An "Entry Process" is how many PHP scripts you have running at a single time. Our shared hosting has a limit of 30 PHP scripts at a single time.
Keep in mind an "Entry Process" only takes roughly a second to complete, therefore most people get it confused with how many visitors they can have on their website. A 30 limit Entry Process doesn't mean only 30 people can be on your website at once because the likelihood of all the people hitting your website at the exact same second would likely never happen.
We've seen an entry limit of 30 usually handle 105-140 visitors on your website at a time. If you have a low traffic website but are constantly at 30 Entry Processes, it means something is probably wrong with your php scripts and they are hanging around longer then they should.

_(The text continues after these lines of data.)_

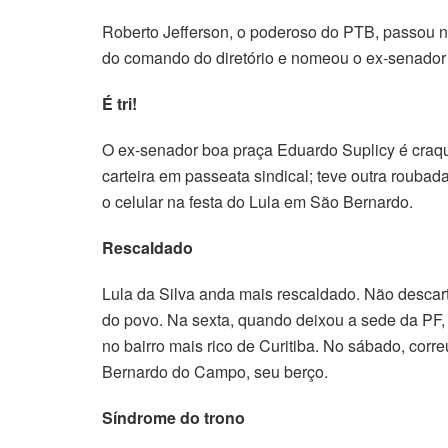
Roberto Jefferson, o poderoso do PTB, passou no 
do comando do diretório e nomeou o ex-senador
É tri!
O ex-senador boa praça Eduardo Suplicy é craqu
carteira em passeata sindical; teve outra rouba
o celular na festa do Lula em São Bernardo.
Rescaldado
Lula da Silva anda mais rescaldado. Não desca
do povo. Na sexta, quando deixou a sede da PF, 
no bairro mais rico de Curitiba. No sábado, cor
Bernardo do Campo, seu berço.
Síndrome do trono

An entry process can also be caused by old and outdated wordpress items, such as plugins and even themes.
For example, say you have a web pages on your website which takes 0.1s to load. 10 different people could load that web page every second. Provided the next visitor to your site only asked for that webpage after the previous visitor had finished, you would only ever need 1 entry process to serve up that page to all 10 visitors. However if all 10 visitors ask for the webpage at precisely the same instant, all 10 visitors would be served the page 0.1 seconds after that, but you would have had 10 entry processes running during that 0.1s period.
Cron jobs, shell scripts and other commands also use one entry process for the duration of the time they are running.

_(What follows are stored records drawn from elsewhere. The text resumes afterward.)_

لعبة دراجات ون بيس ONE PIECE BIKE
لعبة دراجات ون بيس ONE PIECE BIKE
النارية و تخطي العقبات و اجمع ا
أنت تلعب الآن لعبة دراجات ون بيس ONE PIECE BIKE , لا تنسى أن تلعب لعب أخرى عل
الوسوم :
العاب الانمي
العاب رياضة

Simultaneous users browsing your website uses server resources. Entry processes are therefore one of the resources we have to limit, in order to protect other users of a server from any one user's excess.
If you are using all of your allotted entry processes, and another visitor tries to browse your website before the entry process count drops back below the limit, that next visitor would experience a 503 error. Because breaching entry process limits results in errors, not just slowed down service, we've been very careful to make sure these limits are set amply high enough for normal use.
It is worth understanding one more thing. 90% of the time when shared hosting accounts hit their resource limits, it is because a bot (a computer programme, rather than an individual browsing your site) has been pounding your site far too many times per second. This can be because someone is trying to break into your site by maliciously trying every password in the book. It can be because someone has written an irresponsible spider that is crawling your site, without any of the responsible spacing that good crawlers (like Googlebot) use.
If your site becomes temporarily unavailable because it is abused in this way, that is actually a good thing. It slows down potential attacks. It stops other users experiencing slowness on the server. There is no need for you (or we) to pay for additional server resources because of attacks like this. Let the attack pass, and everything will go back to normal.
Indeed, we set the limits after very carefully monitoring the server. We picked limits for each resource so that normal use will never see those limits hit.
The other thing to say is that, often, a better designed website would see you use much less. Are the caching options for your CMS turned on? Are you aggregating your CSS files? Are you using badly coded plugins / modules that thrash the server?